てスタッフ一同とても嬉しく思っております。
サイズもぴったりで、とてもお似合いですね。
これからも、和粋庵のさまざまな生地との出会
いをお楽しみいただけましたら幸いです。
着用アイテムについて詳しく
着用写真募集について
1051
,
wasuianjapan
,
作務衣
------------------------------------------------------------
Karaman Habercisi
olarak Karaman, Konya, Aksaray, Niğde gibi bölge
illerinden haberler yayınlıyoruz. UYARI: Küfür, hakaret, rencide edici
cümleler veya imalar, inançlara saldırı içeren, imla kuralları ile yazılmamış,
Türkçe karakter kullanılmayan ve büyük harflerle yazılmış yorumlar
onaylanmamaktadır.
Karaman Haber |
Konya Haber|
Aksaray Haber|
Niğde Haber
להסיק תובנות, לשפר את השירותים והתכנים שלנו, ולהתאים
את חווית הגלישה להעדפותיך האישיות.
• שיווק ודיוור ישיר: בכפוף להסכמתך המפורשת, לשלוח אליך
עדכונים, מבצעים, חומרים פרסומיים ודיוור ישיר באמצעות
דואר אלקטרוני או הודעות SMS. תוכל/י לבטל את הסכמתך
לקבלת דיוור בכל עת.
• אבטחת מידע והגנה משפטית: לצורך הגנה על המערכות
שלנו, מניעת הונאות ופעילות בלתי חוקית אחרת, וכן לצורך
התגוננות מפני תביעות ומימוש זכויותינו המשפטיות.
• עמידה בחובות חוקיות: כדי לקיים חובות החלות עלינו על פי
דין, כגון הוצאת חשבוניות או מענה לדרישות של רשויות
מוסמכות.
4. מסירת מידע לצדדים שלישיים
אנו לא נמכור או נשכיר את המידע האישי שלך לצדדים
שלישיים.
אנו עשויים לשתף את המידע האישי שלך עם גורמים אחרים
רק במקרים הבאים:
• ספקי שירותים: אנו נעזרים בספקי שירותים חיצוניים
------------------------------------------------------------
Brief: Whenever the word "ודיוור" appears in a line of the listing, copy out that line.

Response:
• שיווק ודיוור ישיר: בכפוף להסכמתך המפורשת, לשלוח אליך
עדכונים, מבצעים, חומרים פרסומיים ודיוור ישיר באמצעות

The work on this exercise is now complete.